Despite difficulty grappling with the concept of the fallback position, the North Kesteven Planning Committee resolved to approve our application for 4 dwellings on Tuesday by 9 votes to 2.
The planning case for the proposal—which comprised the conversion of a stone barn and the replacement of a steel-framed barn with 3 new dwellings—was predicated on the potential for the steel-framed barn to be converted to up to 5 dwellings under Class Q.
The law requires that planning decisions have regard to the development plan and any other material considerations, and the NPPF makes clear that an application should be determined in accordance with the development plan unless material considerations indicate otherwise.
It is clearly established in case law that permitted development rights can legitimately represent a fallback position when considering alternative proposals for development of the same site, and that such a fallback position is capable of being a material consideration. The notion of Class Q as a fallback position was comprehensively addressed by the Court of Appeal in Mansell.

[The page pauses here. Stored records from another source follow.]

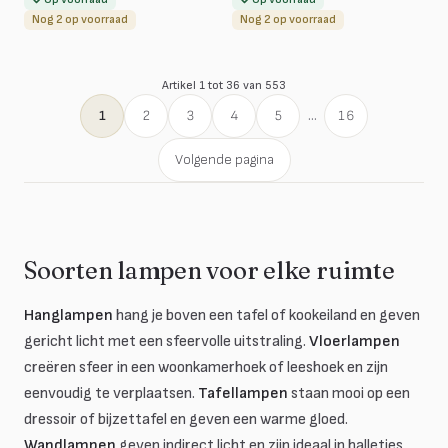
Nog 2 op voorraad
Nog 2 op voorraad
Artikel 1 tot 36 van 553
1
2
3
4
5
...
16
Volgende pagina
Soorten lampen voor elke ruimte
Hanglampen
hang je boven een tafel of kookeiland en geven
gericht licht met een sfeervolle uitstraling.
Vloerlampen
creëren sfeer in een woonkamerhoek of leeshoek en zijn
eenvoudig te verplaatsen.
Tafellampen
staan mooi op een
dressoir of bijzettafel en geven een warme gloed.
Wandlampen
geven indirect licht en zijn ideaal in halletjes,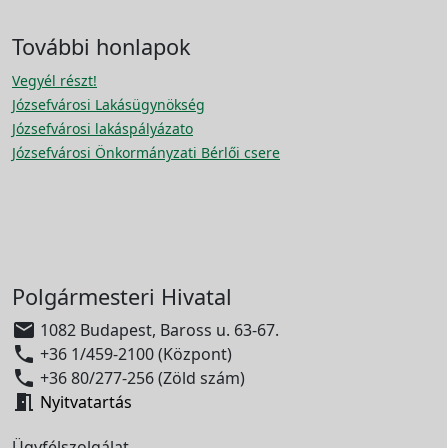
További honlapok
Vegyél részt!
Józsefvárosi Lakásügynökség
Józsefvárosi lakáspályázato
Józsefvárosi Önkormányzati Bérlői csere
Polgármesteri Hivatal

1082 Budapest, Baross u. 63-67.

+36 1/459-2100 (Központ)

+36 80/277-256 (Zöld szám)

Nyitvatartás
Ügyfélszolgálat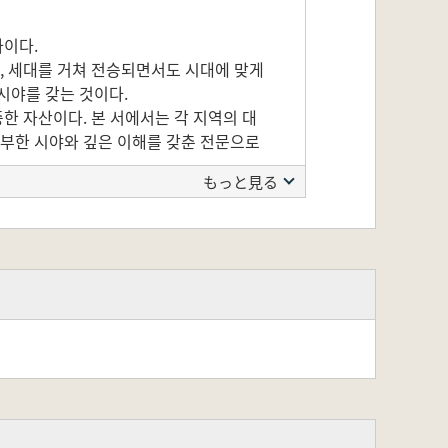
라이다.
며, 세대를 거쳐 전승되면서도 시대에 맞게
시야를 갖는 것이다.
한 자산이다. 본 서에서는 각 지역의 대
풍부한 시야와 깊은 이해를 갖춘 전문으로
もっと見る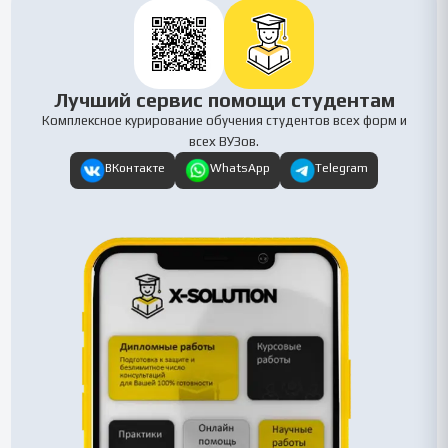
Лучший сервис помощи студентам
Комплексное курирование обучения студентов всех форм и
всех ВУЗов.
ВКонтакте
WhatsApp
Telegram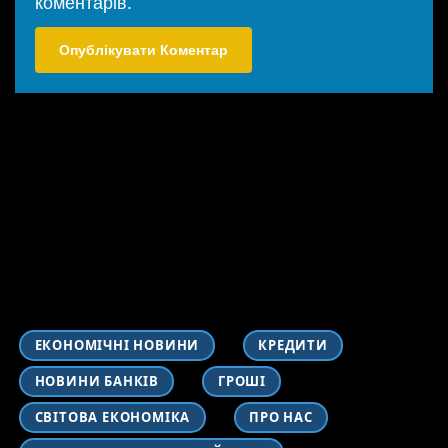
коментарів.
ЕКОНОМІЧНІ НОВИНИ
КРЕДИТИ
НОВИНИ БАНКІВ
ГРОШІ
СВІТОВА ЕКОНОМІКА
ПРО НАС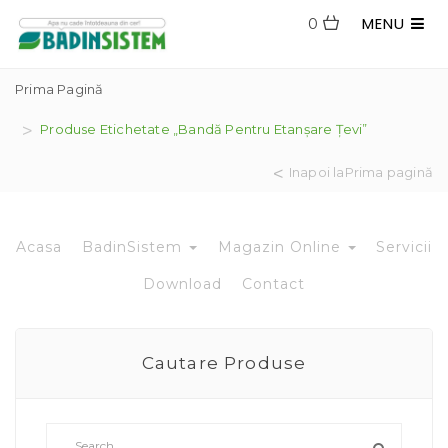
MENU
0
Prima Pagină
Produse Etichetate „bandă Pentru Etanșare Țevi”
Inapoi laPrima pagină
Acasa
BadinSistem
Magazin Online
Servicii
Download
Contact
Cautare Produse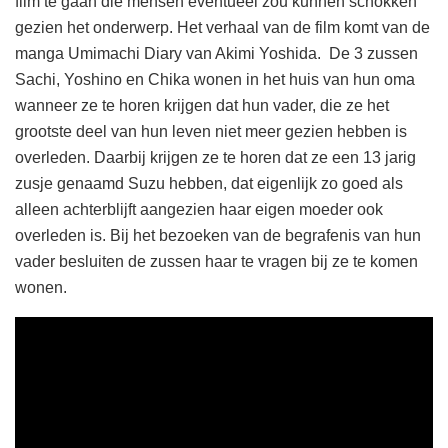
film te gaan die mensen eventueel zou kunnen schokken
gezien het onderwerp. Het verhaal van de film komt van de
manga Umimachi Diary van Akimi Yoshida. De 3 zussen
Sachi, Yoshino en Chika wonen in het huis van hun oma
wanneer ze te horen krijgen dat hun vader, die ze het
grootste deel van hun leven niet meer gezien hebben is
overleden. Daarbij krijgen ze te horen dat ze een 13 jarig
zusje genaamd Suzu hebben, dat eigenlijk zo goed als
alleen achterblijft aangezien haar eigen moeder ook
overleden is. Bij het bezoeken van de begrafenis van hun
vader besluiten de zussen haar te vragen bij ze te komen
wonen.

When assessing any application for development, decision makers must consider what the alternatives might be for a site, in terms of what could occur on the site without any permission at all or using permitted development rights. In this case, it was necessary that members take into account the fallback position available to the applicant; not to do so would have been an error of law.
Whilst almost certainly preferred by local authorities, the judge in Mansell confirmed that “it was not a precondition to the Council’s consideration of the fallback option that the interested party had made an application indicating to take advantage of Class Q. There was no requirement that there be a formulated proposal to that effect.”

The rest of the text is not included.